Mr. Appleton proposed that his guest might like to see the high school, and Meadowcroft eagerly assenting, they drove over in the carriage. It was the first time Mr. Appleton had ever ridden in a victoria, and he frankly enjoyed the novel pleasure. He felt a trifle guilty as he realized how much his wife would have liked it; but Mr. Meadowcroft hadn’t proposed asking her and certainly he couldn’t speak of it. And if she had gone she would have monopolized the conversation—Mrs. Appleton was always a great talker and particularly so with strangers, who were at her mercy—and it was certainly so rare a treat to have such a gentleman as Meadowcroft to himself that his regret for her didn’t trouble him deeply.

At the school-house, which was a place of fascination for Humphrey Meadowcroft, who had never attended public school, the two talked long—about books, about boys and, to a lesser extent, about girls. Appleton had taught for twenty years, the last twelve here in Paulding, and some of his boys and girls were already men and women out in the world. Maude Harrow, who had been graduated ten years ago, must have been this Rose’s aunt, for she had come from the South village. And there were children in the lower schools of all three villages now who would be coming to him within a few years just as their fathers and mothers had done before them. And lean, homely, spectacled, awkward, though he was, as he talked the school-master reminded his guest of some gentle mediæval saint to whom each human being represents a marvelous, immortal soul.

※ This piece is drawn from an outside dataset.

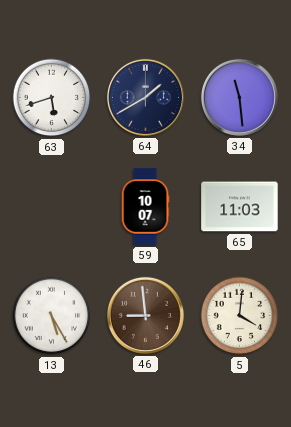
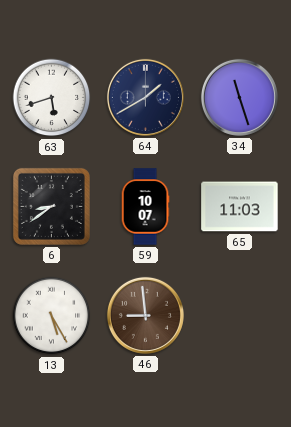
34: 11:29 -> 11:27
6: none -> 8:39
5: 4:01 -> none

And now as he sat alone musing, Humphrey Meadowcroft told himself that the man’s life was truly ideal. To know boys and girls so well—particularly, these genuine, unsophisticated country boys and girls—to love them so simply and frankly, to be such a power among them, to be so happy in imparting the knowledge dear to himself as to be insensible of the toil and drudgery involved, to lead them on and on and higher and higher in his endeavor to prepare them for whatever was to come after they should have passed from his mild sway—what satisfaction could compare with a life like that? It was a lot to have chosen out of ten thousand!

Had he himself been poor, perchance he might have been forced into a position which held all these potentialities. It was, perhaps, the one thing which a lame man of his tastes might have done. And how very different his life would have been from the lonely, empty, useless existence he had thus far dragged out. He might not have made of it what Appleton had made of his life, but for all that he might not have been a failure.